Du point de vue de Jean le Baptiste cependant, dans l’Évangile, la vie est un peu moins rose, c’est un peu moins la joie. Jean est en prison et personne ne doute qu’il sera bientôt exécuté. Nous l’avions laissé, la semaine passée, aux bords du Jourdain. Il croupit désormais dans les prisons d’Hérode, à la merci de sa vengeance. Pourquoi donc ce passage désespérément tragique au cœur d’une célébration de la joie en perspective ?
Le texte est touchant qui, de sa prison sans issue, fait dire à Jean le Baptiste tout son désir de la venue d’un sauveur – non pour lui-même, mais pour Israël ! Alors qu’il va bientôt mourir, ce n’est pas de la libération de ses entraves dont Jean s’inquiète ; c’est de la réalisation de tout l’engagement de sa vie : l’annonce de Celui qui doit bientôt venir tout sauver, l’envoyé de Dieu au sein des hommes, le Messie.
Jean savait que nous n’arrivons jamais seul à escalader la montagne de Dieu, que nos efforts toujours s’épuisent, que beaucoup s’essoufflent à mesure qu’ils gravissent et que certains renoncent hélas exténués. Dans tous nos efforts pour nous relever et nous élever, il vient toujours un moment qui nous voit tomber à court de souffle, un moment où nous atteignons la limite de nos possibilités, un moment d’ultime abandon. Il arrive pour tous, ce moment où nous constatons que ce n’est pas par nos propres efforts que nous atteindrons le ciel.

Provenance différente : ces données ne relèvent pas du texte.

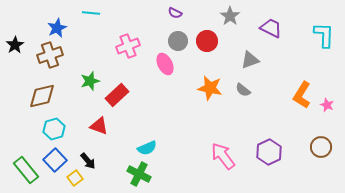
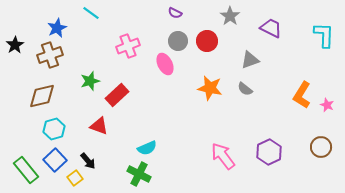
cyan line: rotated 30 degrees clockwise
gray semicircle: moved 2 px right, 1 px up
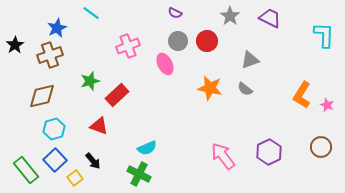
purple trapezoid: moved 1 px left, 10 px up
black arrow: moved 5 px right
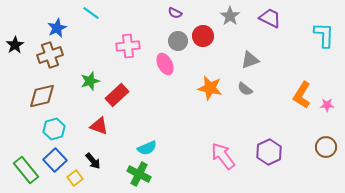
red circle: moved 4 px left, 5 px up
pink cross: rotated 15 degrees clockwise
pink star: rotated 24 degrees counterclockwise
brown circle: moved 5 px right
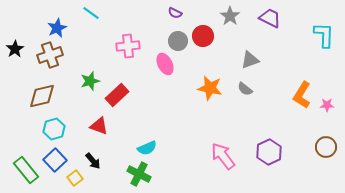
black star: moved 4 px down
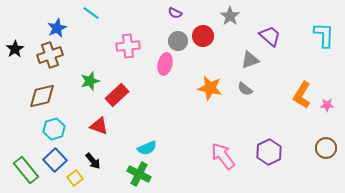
purple trapezoid: moved 18 px down; rotated 15 degrees clockwise
pink ellipse: rotated 40 degrees clockwise
brown circle: moved 1 px down
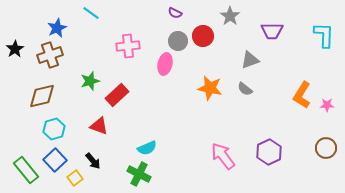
purple trapezoid: moved 2 px right, 5 px up; rotated 140 degrees clockwise
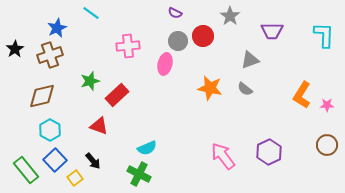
cyan hexagon: moved 4 px left, 1 px down; rotated 15 degrees counterclockwise
brown circle: moved 1 px right, 3 px up
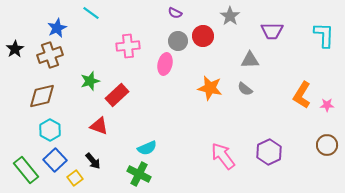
gray triangle: rotated 18 degrees clockwise
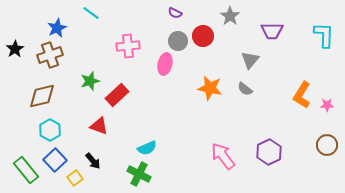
gray triangle: rotated 48 degrees counterclockwise
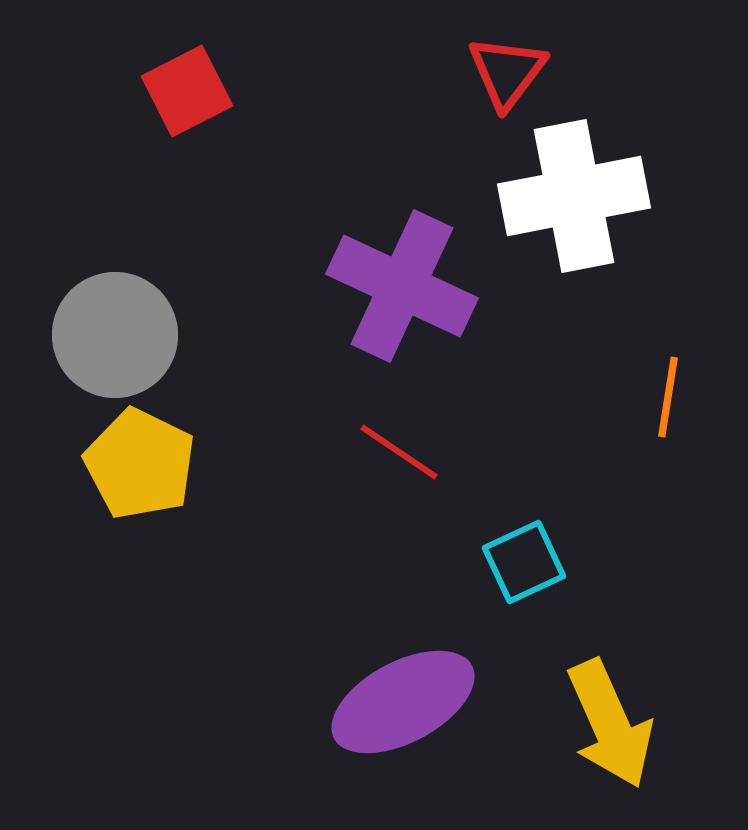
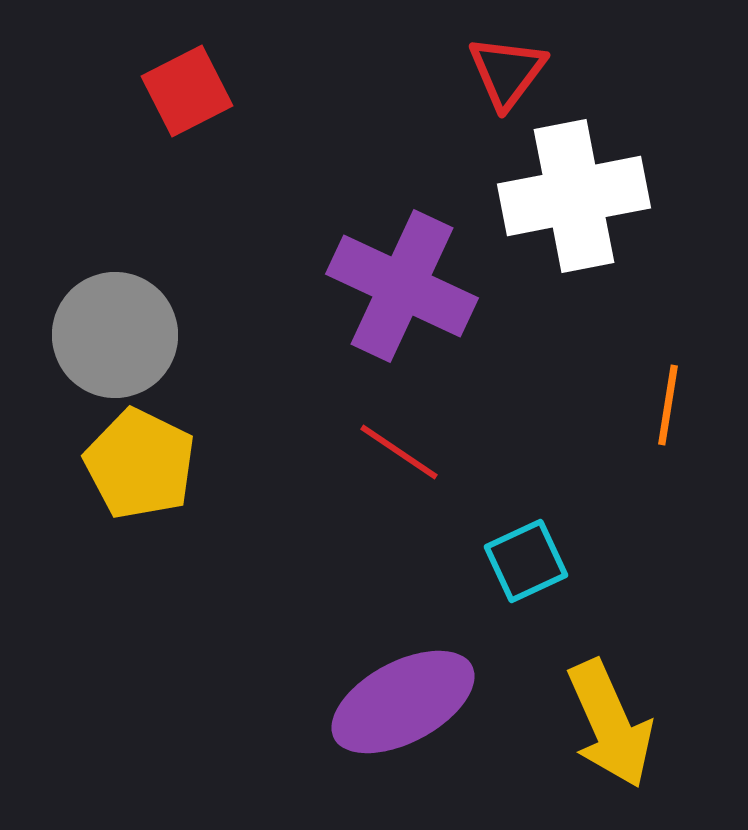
orange line: moved 8 px down
cyan square: moved 2 px right, 1 px up
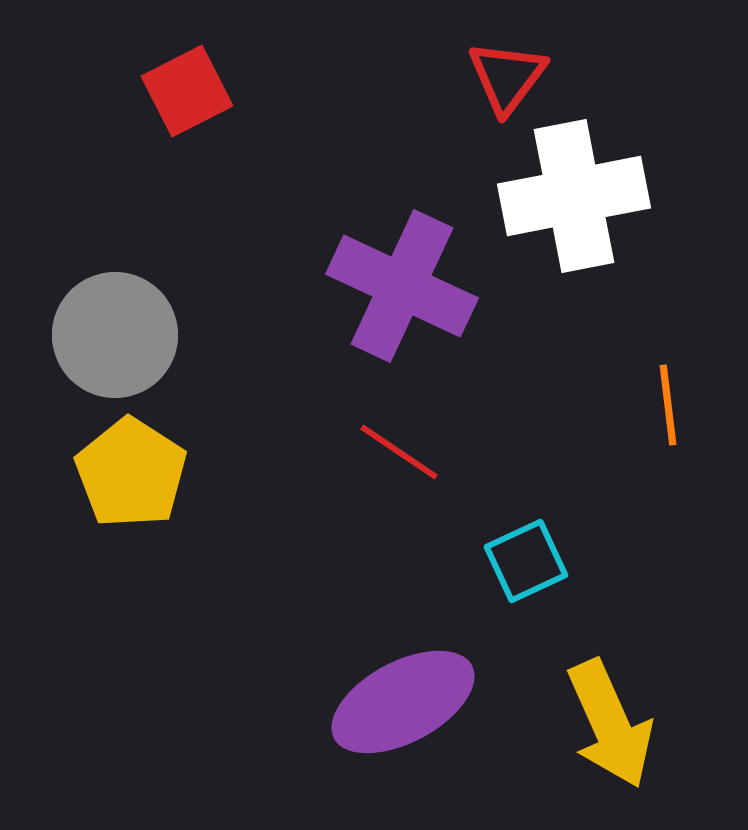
red triangle: moved 5 px down
orange line: rotated 16 degrees counterclockwise
yellow pentagon: moved 9 px left, 9 px down; rotated 7 degrees clockwise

C’est ce moment que vit Jean le Baptiste dans sa cellule : un moment où le seul espoir qui subsiste est de trouver enfin la main tendue de Dieu, le Christ venu à notre rencontre pour nous sauver. « Es-tu celui qui doit venir, ou devons-nous en attendre un autre ? » C’est tout ce qui importe à Jean, alors que plus aucun pas ne lui est possible en ce monde : avoir enfin trouvé la présence incarnée de Dieu, le Messie, celui qui conduira nos corps épuisés à l’amour et à la paix éternels. C’est en cela que Jean le Baptiste est prophète : sa vie durant, il a annoncé la venue du Christ et, au fond du dépouillement, il le trouve enfin.
Dans toutes nos remontées du désespoir, il arrive un moment d’abandon, un entre-deux où nos efforts pour toujours repartir s’épuisent, où plus un pas n’est possible sans la main tendue de Dieu. Il arrive pour tous un moment final où seule la rencontre personnelle avec le Messie nous permet d’encore avancer, un moment où seule la joie de trouver enfin le secours divin est ce qui nous attire au ciel, malgré tout.
Le rose d’aujourd’hui est encore teinté de deuil, de souffrance et d’effort. La joie que nous célébrons n’est que celle d’une délivrance en vue. Seul Noël, notre rencontre personnelle avec l’humanité divine, viendra tout blanchir. Nous aurons alors atteint le sommet et l’exaltation d’une vie accomplie. Nous aurons vu Dieu venir à nous.
Réjouissez-vous déjà : dans l’effort pour nous élever vers Dieu, le Christ nous rejoint. Bientôt, il sera là.